In addition to the imageId capability property (or config on a location), which is a good reusable way to define an image, this can be overridden on a Compute node using an artifact. The create operation on the Standard interface can specify as its implementation primary artifact a tosca.artifacts.Deployment.Image.VM type whose file name is taken as the template name (in VMware) or image ID (in clouds). This will override an imageId specified in a capability or on the location definition.
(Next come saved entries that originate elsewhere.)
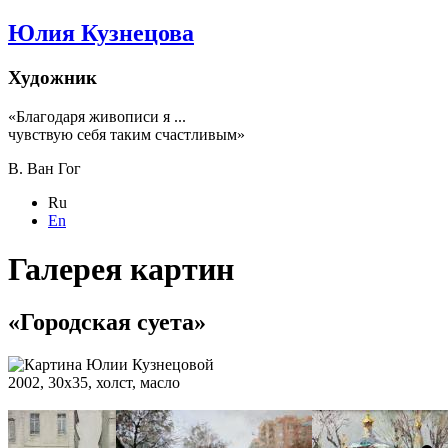
Юлия Кузнецова
Художник
«Благодаря живописи я ...
чувствую себя таким счастливым»
В. Ван Гог
Ru
En
Галерея картин
«Городская суета»
2002, 30х35, холст, масло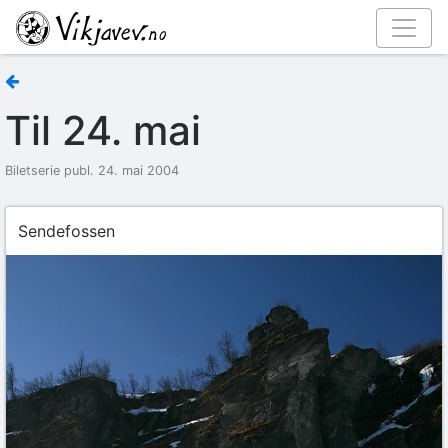
Til 24. mai
Biletserie publ. 24. mai 2004
Sendefossen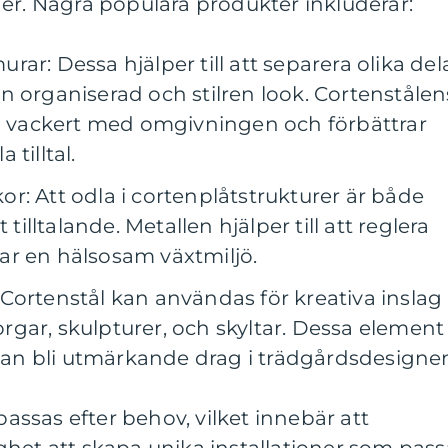
er. Några populära produkter inkluderar:
ar: Dessa hjälper till att separera olika del
n organiserad och stilren look. Cortenstålen
in vackert med omgivningen och förbättrar
tilltal.
r: Att odla i cortenplåtstrukturer är både
 tilltalande. Metallen hjälper till att reglera
ar en hälsosam växtmiljö.
Cortenstål kan användas för kreativa inslag 
gar, skulpturer, och skyltar. Dessa element
 kan bli utmärkande drag i trädgårdsdesigne
ssas efter behov, vilket innebär att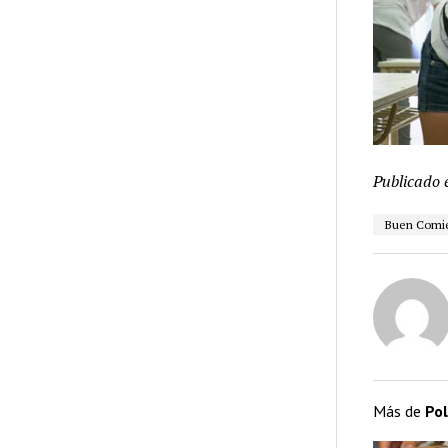
Publicado 
Buen Comi
Más de
Pol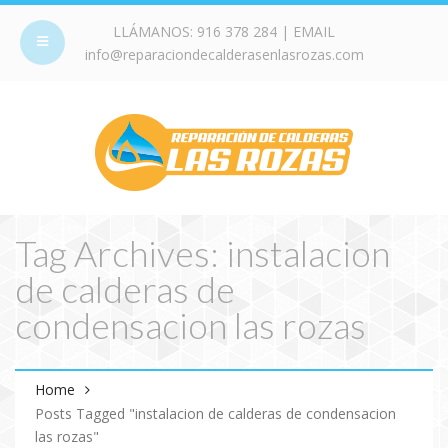
LLÁMANOS:
916 378 284
| EMAIL
info@reparaciondecalderasenlasrozas.com
Tag Archives: instalacion
de calderas de
condensacion las rozas
Home
Posts Tagged "instalacion de calderas de condensacion
las rozas"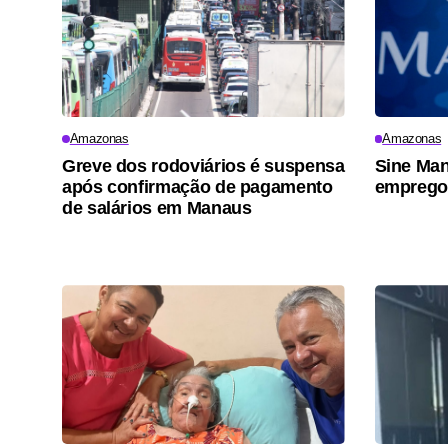
Amazonas
Amazonas
Greve dos rodoviários é suspensa
Sine Man
após confirmação de pagamento
emprego 
de salários em Manaus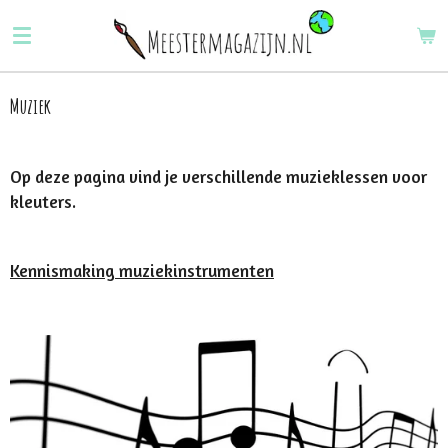
Ga
direct
naar
de
Muziek
hoofdinhoud
Op deze pagina vind je verschillende muzieklessen voor
kleuters.
Kennismaking muziekinstrumenten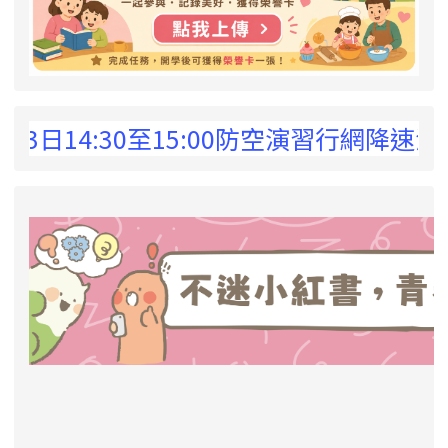
 !
3日14:30至15:00防空演習行網降速
link to https://eliteracy.edu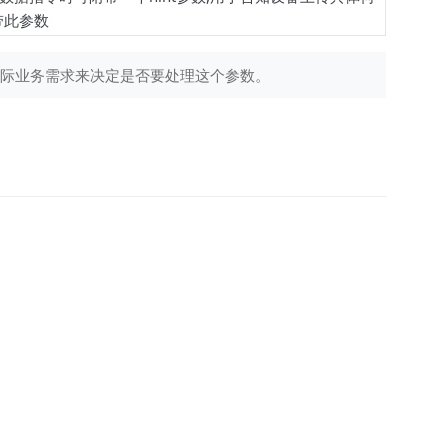
带此参数
据实际业务需求来决定是否要处理这个参数。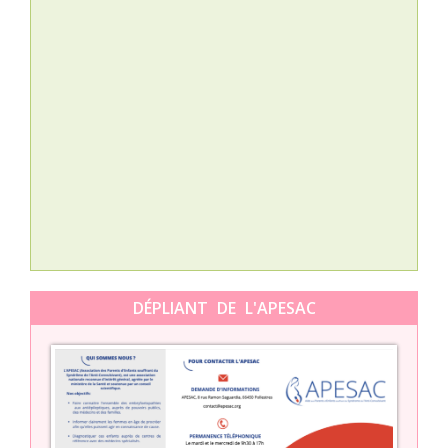
Nat
L’A
épis
Orti
DÉPLIANT DE L'APESAC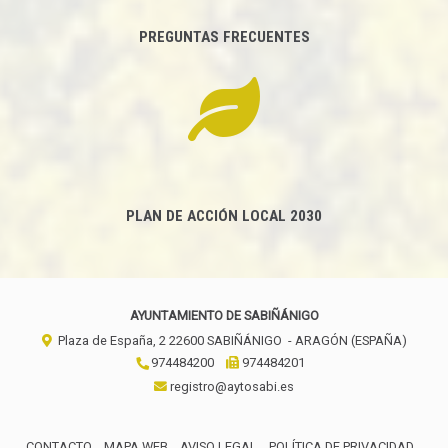
PREGUNTAS FRECUENTES
PLAN DE ACCIÓN LOCAL 2030
AYUNTAMIENTO DE SABIÑÁNIGO
Plaza de España, 2
22600
SABIÑÁNIGO
- ARAGÓN
(ESPAÑA)
974484200
974484201
registro@aytosabi.es
CONTACTO
MAPA WEB
AVISO LEGAL
POLÍTICA DE PRIVACIDAD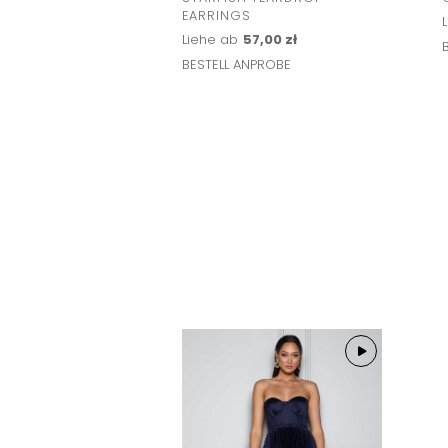
EARRINGS
Liehe ab
57,00 zł
BESTELL ANPROBE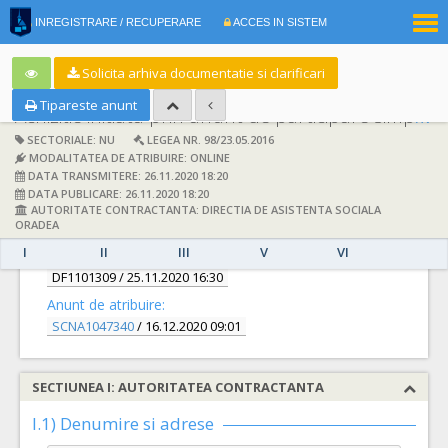
|
INREGISTRARE / RECUPERARE
ACCES IN SISTEM
RO
EN
Solicita arhiva documentatie si clarificari
Tipareste anunt
Achizitie initiata prin anunt de participare simplificat:
SECTORIALE: NU
LEGEA NR. 98/23.05.2016
MODALITATEA DE ATRIBUIRE: ONLINE
DATA TRANSMITERE: 26.11.2020 18:20
DATA PUBLICARE: 26.11.2020 18:20
AUTORITATE CONTRACTANTA: DIRECTIA DE ASISTENTA SOCIALA
DETALII
ORADEA
I
II
III
V
VI
Documentatie de atribuire:
DF1101309
/ 25.11.2020 16:30
Anunt de atribuire:
SCNA1047340
/ 16.12.2020 09:01
SECTIUNEA I: AUTORITATEA CONTRACTANTA
I.1) Denumire si adrese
For example, with an artifact my-image defined as:

type: tosca.artifacts.Deployment.Image.VM
file: my-template

The following can be deployed to use the template/image my-template:

topology_template:
  node_templates:
    host:
      type: tosca.nodes.Compute
      interfaces:
        Standard:
          operations:
            create: my-image

Or, if it is a one-off image and the artifact definition is being skipped, the create line above can be replaced with:

            create:
              implementation:
                primary:
                  type: tosca.artifacts.Deployment.Image.VM
                  file: template-installed-in-vsphere

Software Component Node

The tosca.nodes.SoftwareComponent node type is straightforward to use. Typically, as shown in the examples, it has a host relationship to a tosca.nodes.Compute node, and defines operations according to the tosca.interfaces.node.lifecycle.Standard lifecycle interface (create, configure, start; stop; delete) and tosca.interfaces.relationship.Configure interfaces on relationships ({pre,post}configure{source,target}`, as described below.

Interfaces can define and extend operations using the operation and artifact types as defined in the following section.

Host Requirement

As per the TOSCA spec, a host requirement can be supplied pointing at a Compute node.

As an extension for convenience, if a software component is defined without a host specified, a host will automatically be created according to the default tosca.default.location setting. This can greatly reduce the size of blueprints in many cases, without impacting users who wish to define hosts or define custom requirements.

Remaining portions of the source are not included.